Au Rwanda, comme partout ailleurs sur le continent africain, l'avenir est déjà entre les mains des jeunes. La forte tradition familiale de l'Afrique représente sa ressource la plus précieuse pour préparer les plus jeunes générations à relever les défis du nouveau siècle. Les familles du Rwanda doivent être encouragées et obtenir un soutien et une assistance concrètes dans leur tâche d'édifier les esprits et les coeurs des jeunes et de les former à devenir des membres responsables et généreux de la société. Le Rwanda du futur a profondément besoin de l'immense enthousiasme et de la réserve d'énergie qui sont libérés lorsque les jeunes sont inspirés par des idéaux élevés et de dignes ambitions, et disposent des ressources culturelles et spirituelles pour les atteindre. A tous les niveaux de la vie nationale, des efforts doivent être accomplis afin de combattre ce qui menace les jeunes:  l'analphabétisme, l'oisiveté, la drogue, et l'introduction de modes de pensée et de modèles de comportements contraires aux valeurs les plus nobles de la tradition africaine. Par-dessus tout, les jeunes doivent disposer d'exemples concrets d'intégrité, d'honnêteté et de préoccupation pour les autres, et ils doivent pouvoir comprendre que les véritables bonheur et épanouissement humains ne viennent qu'à travers le don généreux de soi aux autres. De cette façon, ils seront les "artisans d'une nouvelle humanité, où les frères et soeurs, membres d'une même famille, peuvent vivre enfin dans la paix!" (Message pour la Journée mondiale de la Paix 2001, n. 22; ORLF n. 51 du 19 décembre 2001).
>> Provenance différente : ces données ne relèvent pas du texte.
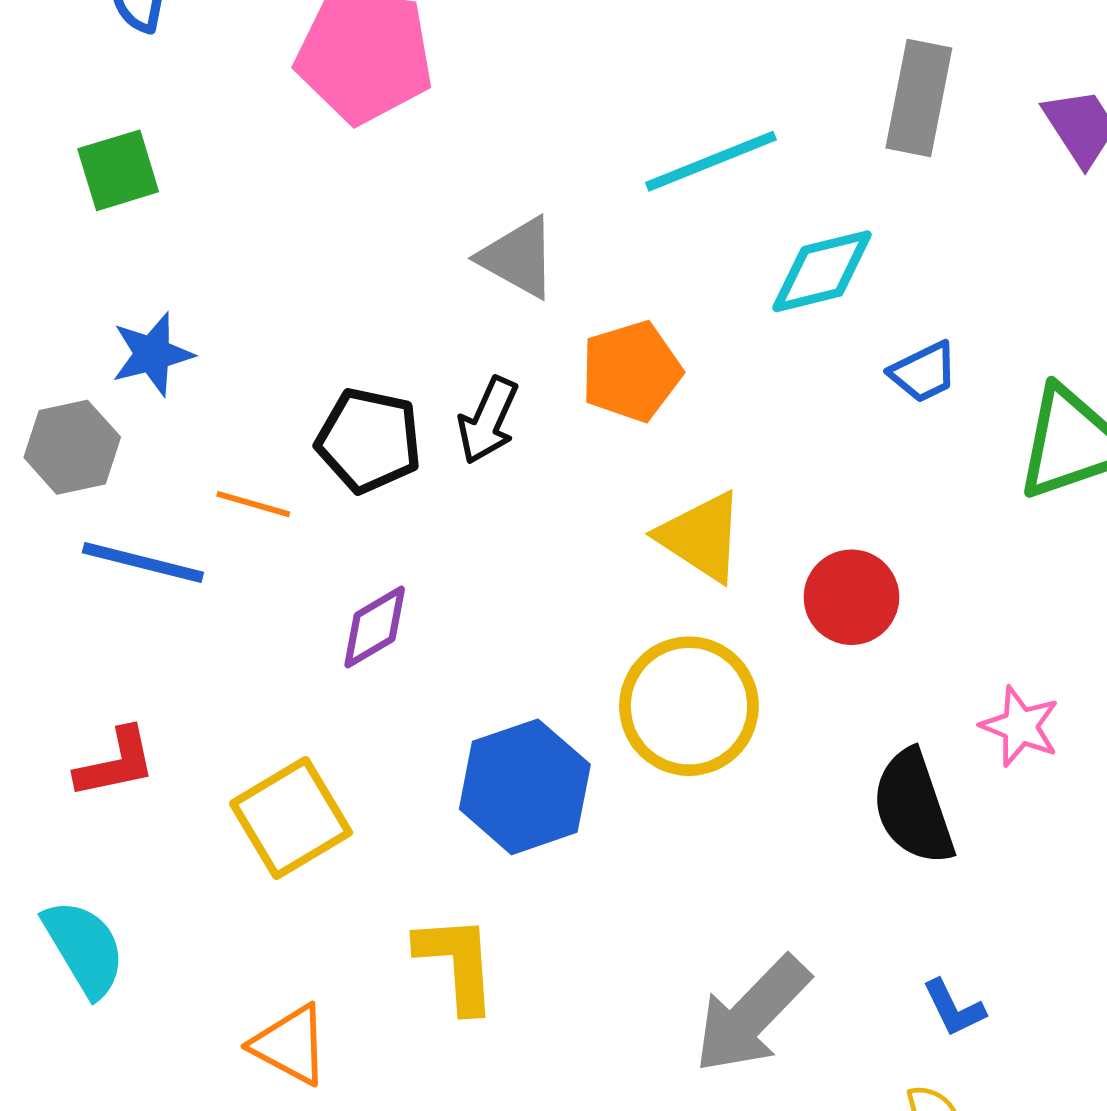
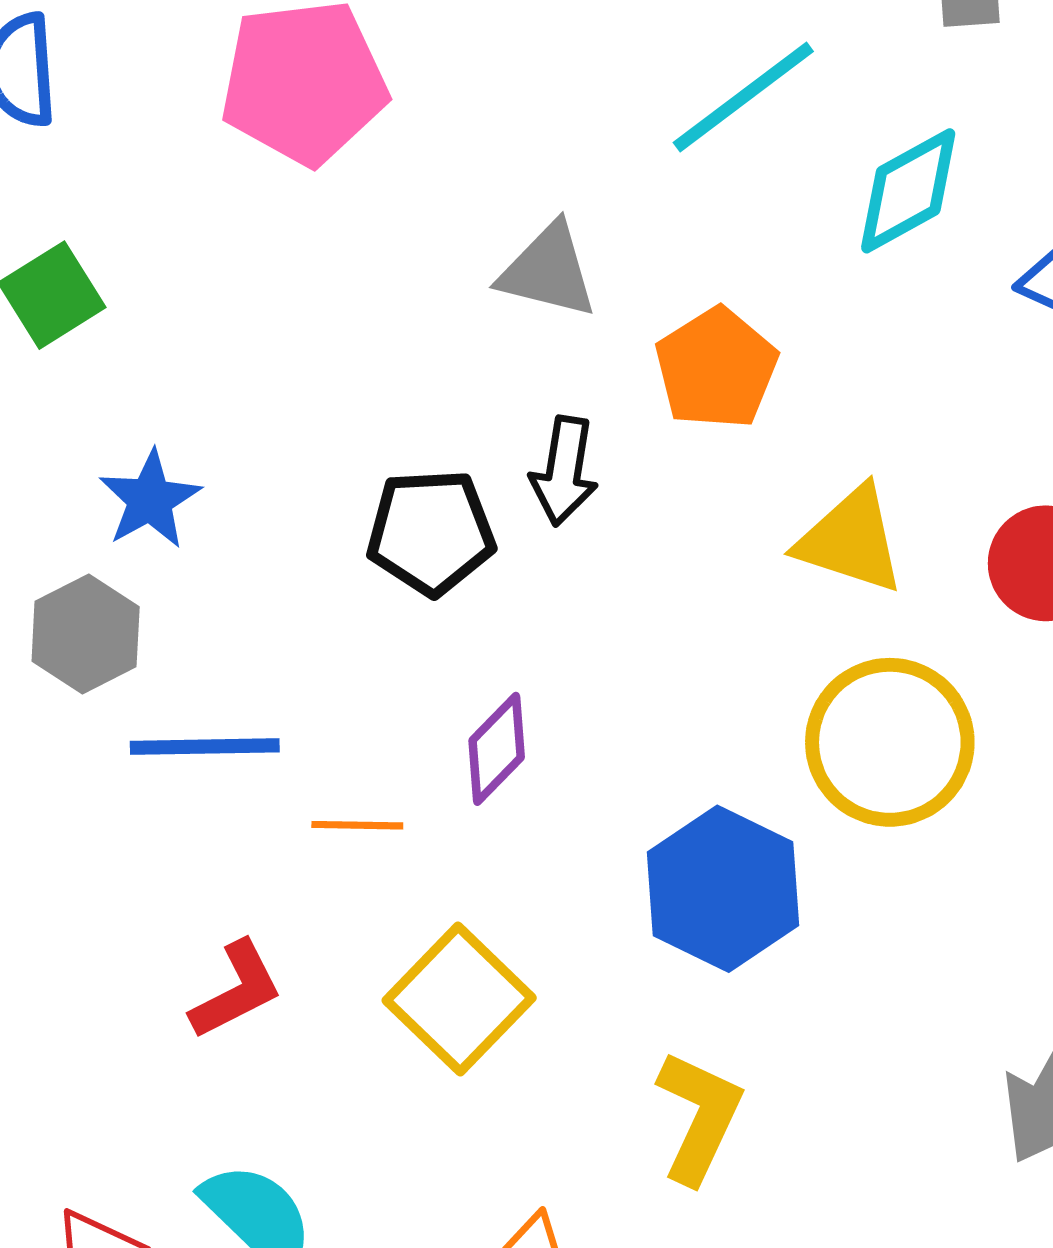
orange line: (253, 504) -> (357, 825), moved
yellow L-shape: (457, 963) -> (699, 1117), turned 44

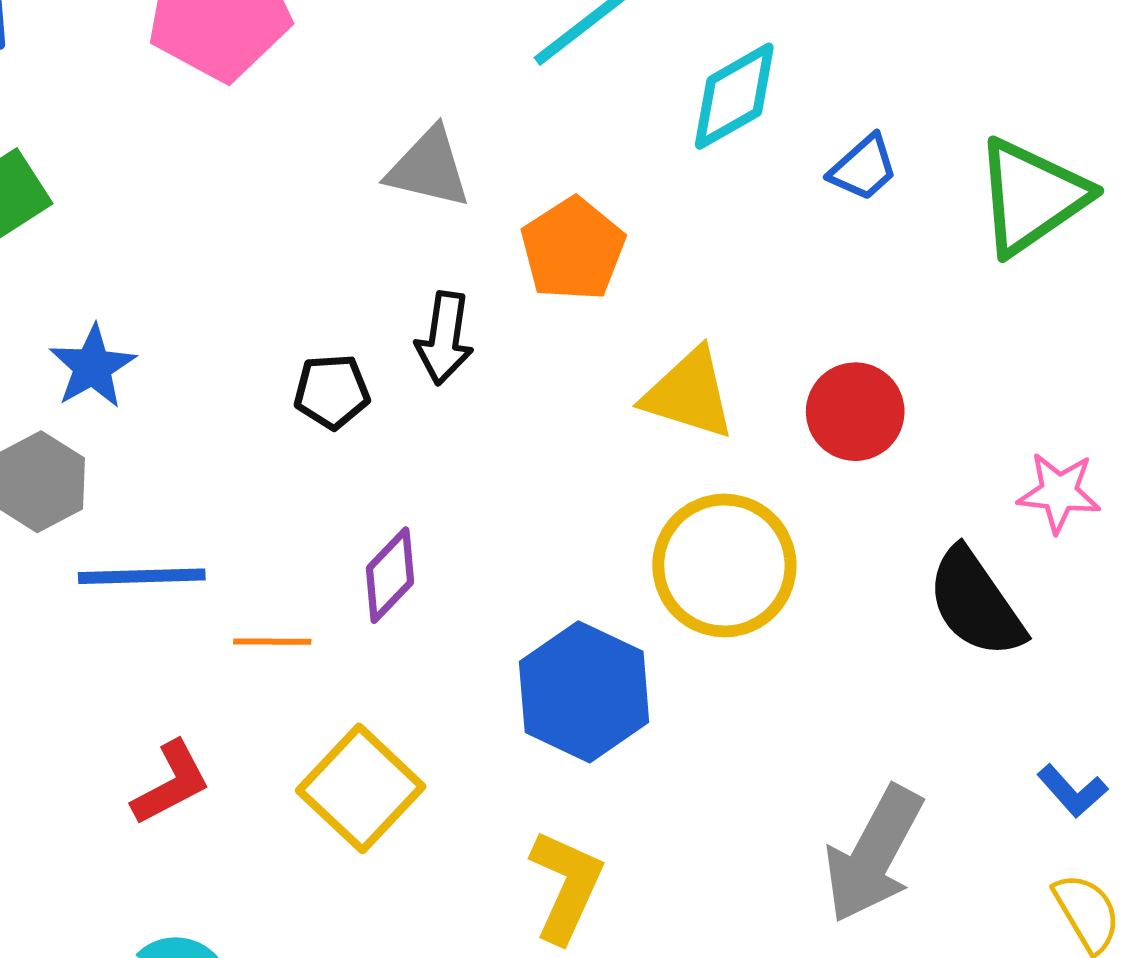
black pentagon: (431, 532) -> (332, 392), size x0.7

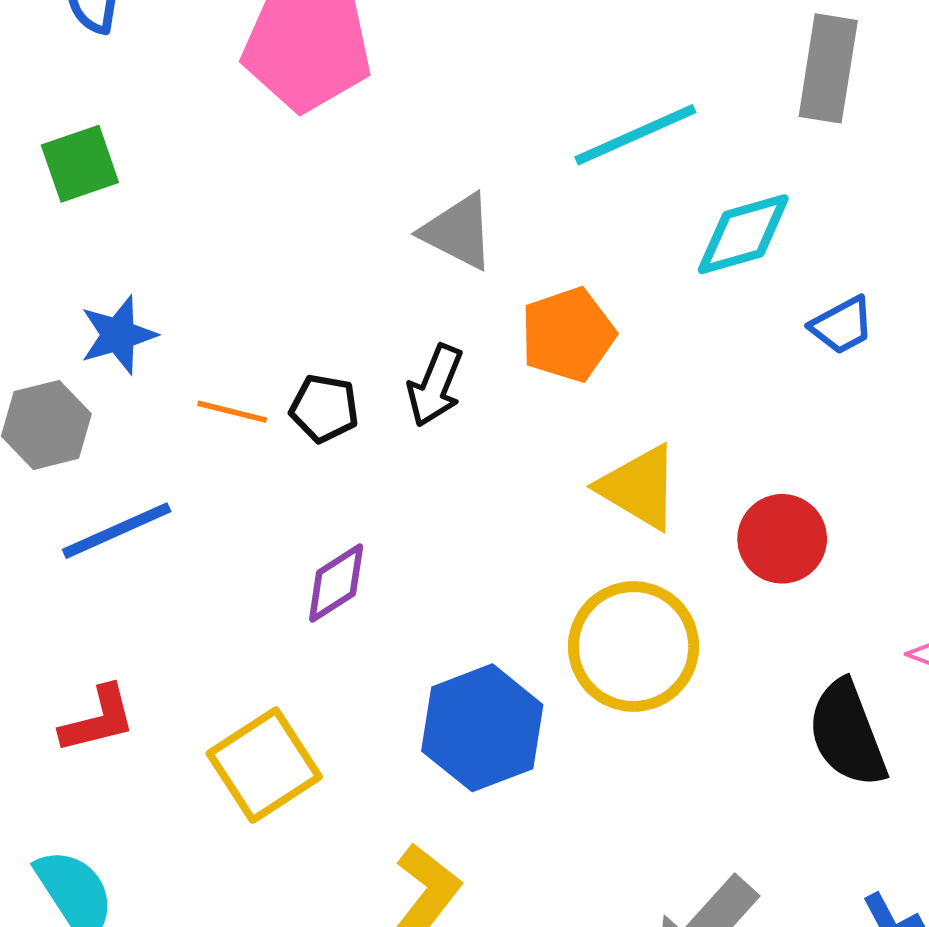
blue line: (142, 576) -> (117, 531), turned -36
orange line: (272, 642) -> (232, 412), moved

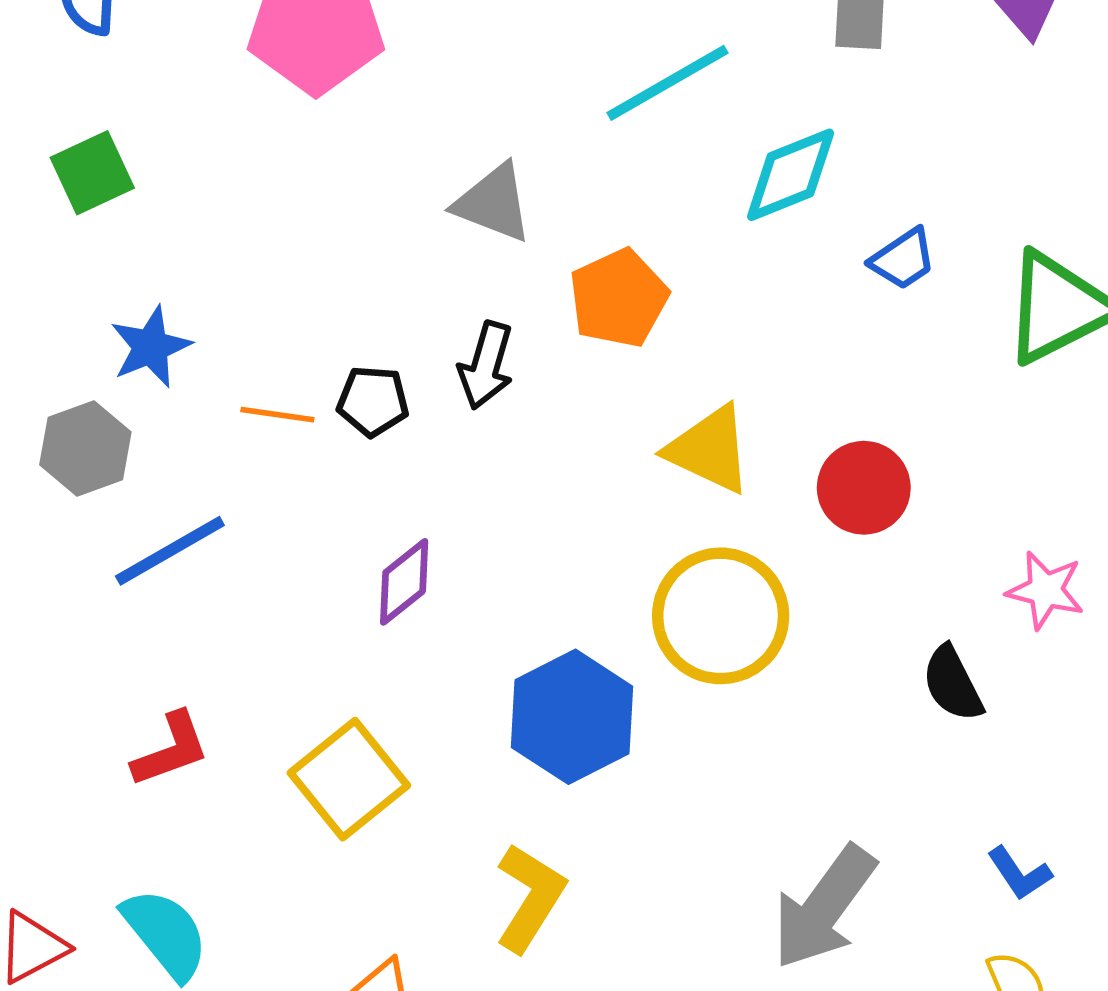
black semicircle: (847, 734) -> (953, 684), size x0.7

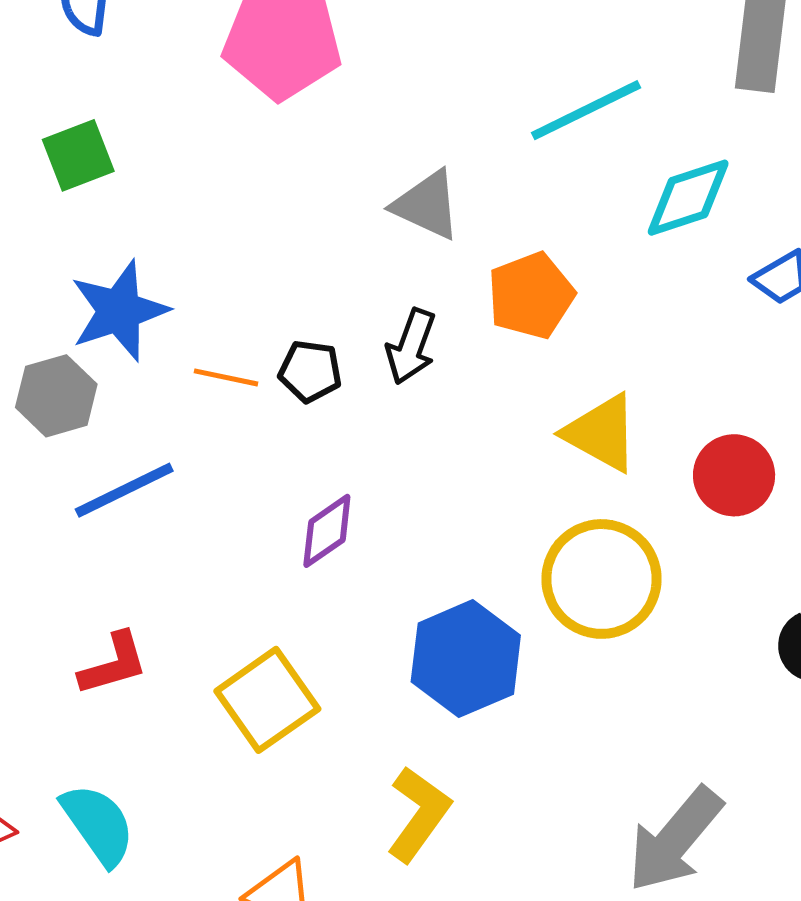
blue star: (151, 347) -> (119, 311), size x1.4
Votre Excellence, au cours des longues années de souffrances qu'a endurées votre pays et de ses efforts patients de reconstruction après la destruction, je suis resté proche de son peuple dans la prière. Tandis que vous commencez à présent votre mission auprès du Saint-Siège, je désire vous assurer une fois de plus de mon estime et de ma sollicitude pour tous les Rwandais, et je désire vous exprimer ma confiance dans le fait que la justice et la solidarité fraternelles prévaudront. Votre Excellence, en invoquant sur vous, ainsi que sur vos concitoyens, les Bénédictions divines de sagesse et de force, je prie Dieu tout-puissant de guider votre nation sur les chemins du développement et de la paix.


*L'Osservatore Romano. Edition hebdomadaire en langue française 2002 n.2 p. 6,7.